-1

I am new to this multiprocessing concept. I am trying to implement multiprocessing to a spelling function to make it run faster. I tried as below but did not get results in previous order, token here is the huge list of tokenized sentences.

from spellchecker import SpellChecker
from wordsegment import load, segment
from timeit import default_timer as timer
from multiprocessing import Process, Pool, Queue, Manager

def text_similarity_spellings(self, token):
    """Uses spell checker to separate incorrect spellings and correct them"""
    spell = SpellChecker()
    unknown_words = [list(spell.unknown(word)) for word in token]
    known_words = [list(spell.known(word)) for word in token]
    load()
    segmented = [[segment(word) for word in sub] for sub in unknown_words]
    flat_list = list(self.unpacker(segmented))
    new_list = [[known_words[x], flat_list[x]] for x in range(len(known_words))]
    new_list = list(self.unpacker(new_list))
    newlist = [sorted(set(mylist), key=lambda x: mylist.index(x)) for mylist in new_list]
    return newlist

def run_all(self):
    tread_vta = Manager().list()
    processes = []
    arg_split = np.array_split(np.array(token),10)
    arg_tr_cl = []
    finds = []
    trdclean1 = []
    for count, k in enumerate(arg_split):
        arg_tr_cl.append((k, [], tread_vta, token[t]))
    for j in range(len(arg_tr_cl)):
        p = Process(target= self.text_similarity_spellings, args=arg_tr_cl[j])
        p.start()
        processes.append(p)
    for p in processes:
        p.join()

Can anyone suggest me a better way to apply multiprocessing to a specific function and get results in correct order?

martineau
  • 119,623
  • 25
  • 170
  • 301
code_learner
  • 233
  • 1
  • 9
  • 1
    I think your application is better suited for `map`, especially if you care about the order.

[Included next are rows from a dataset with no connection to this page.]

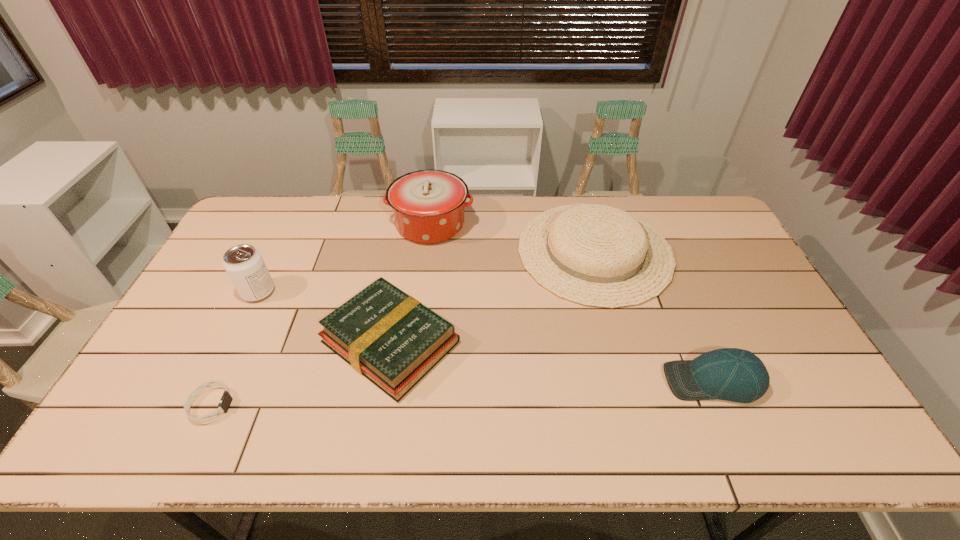 The width and height of the screenshot is (960, 540). Identify the location of vacant area situated on the right of the hardback book. (515, 342).

This screenshot has width=960, height=540. Find the location of `vacant space located 0.340m on the outer surface of the shortest object`. vacant space located 0.340m on the outer surface of the shortest object is located at coordinates (369, 406).

Locate an element on the screen. Image resolution: width=960 pixels, height=540 pixels. casserole located at the far edge is located at coordinates (428, 205).

This screenshot has width=960, height=540. Identify the location of sunhat at the far edge. (595, 255).

The width and height of the screenshot is (960, 540). Identify the location of object located at the near edge. (226, 399).

Identify the location of soda can that is at the left edge. (243, 263).

Locate an element on the screen. wristband that is at the left edge is located at coordinates (226, 399).

Find the location of a particular element. The height and width of the screenshot is (540, 960). object at the right edge is located at coordinates (731, 374).

Image resolution: width=960 pixels, height=540 pixels. I want to click on object located at the near left corner, so (226, 399).

This screenshot has height=540, width=960. What are the coordinates of `blank area at the far edge` in the screenshot? It's located at (371, 226).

Process is better suited for asynchronous operations where you don't care that the results are returned in the same order. This is because individual processes can complete faster // slower – Shffl Jun 03 '21 at 22:08

1 Answers1

1

First, there is a certain amount of overhead in creating processes and then again more overhead in passing arguments from the main process to a subprocess, which "lives" in another address space, and getting return values back (by the way, you have made no provisions for actually getting return values back from worker function text_similarity_spellings). So for you to profit from using multiprocessing, the gains from performing your tasks (invocations of your worker function) in parallel must be enough to offset the additional aforementioned costs. All of this is just a way of saying that your worker function has to be sufficiently CPU-intensive to justify multiprocessing.

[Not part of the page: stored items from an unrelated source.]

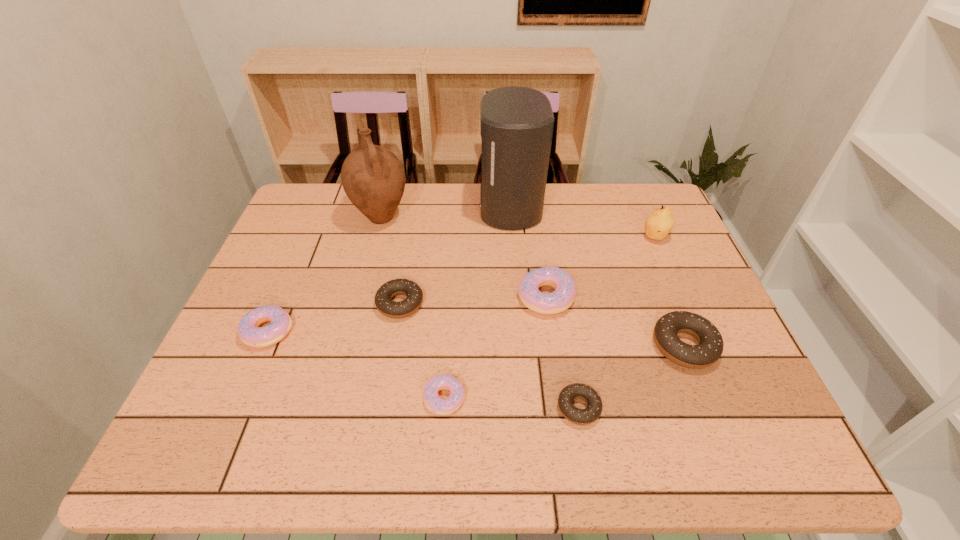 What are the coordinates of `object located in the left edge section of the desktop` in the screenshot? It's located at point(250,333).

Locate an element on the screen. This screenshot has height=540, width=960. pear that is at the right edge is located at coordinates (659, 223).

Where is `doughnut at the right edge`? This screenshot has height=540, width=960. doughnut at the right edge is located at coordinates (710, 345).

Identify the location of object present at the far right corner. This screenshot has width=960, height=540. (659, 223).

Where is `free region at the far edge`? Image resolution: width=960 pixels, height=540 pixels. free region at the far edge is located at coordinates tap(588, 195).

Find the location of a particular element. vacant position at the near edge of the desktop is located at coordinates (484, 427).

The width and height of the screenshot is (960, 540). I want to click on vacant position at the right edge of the desktop, so click(x=709, y=417).

The width and height of the screenshot is (960, 540). Find the location of `vacant region at the far left corner`. vacant region at the far left corner is located at coordinates (325, 196).

You are a GUI agent. You are given a task and a screenshot of the screen. Output one action in this format:
    pyautogui.click(x=<x>, y=<y>)
    Task: Click on the vacant space at the far right corner of the desktop
    Image resolution: width=960 pixels, height=540 pixels.
    Given the screenshot: What is the action you would take?
    [x=655, y=188]

Locate an element on the screen. This screenshot has width=960, height=540. vacant area that lies between the second pink doughnut from left to right and the pear is located at coordinates (549, 318).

Second, given the cost of creating processes, you do not want to be creating more processes than you can possibly use. If you have N tasks to complete (the length of arg_tr_cl) and M CPU processors to run them on and your worker function is pure CPU (no I/O involved), then you can never gain anything by trying to run these tasks using more than M processes. If, however, they do combine some I/O, then perhaps using more processes could be profitable. If there is a lot of I/O involved and only some CPU-intensive processing involved, then using a combination of multithreading and multiprocessing might be the way to go. Finally, if the worker function is mostly I/O, then multithreading is what you want.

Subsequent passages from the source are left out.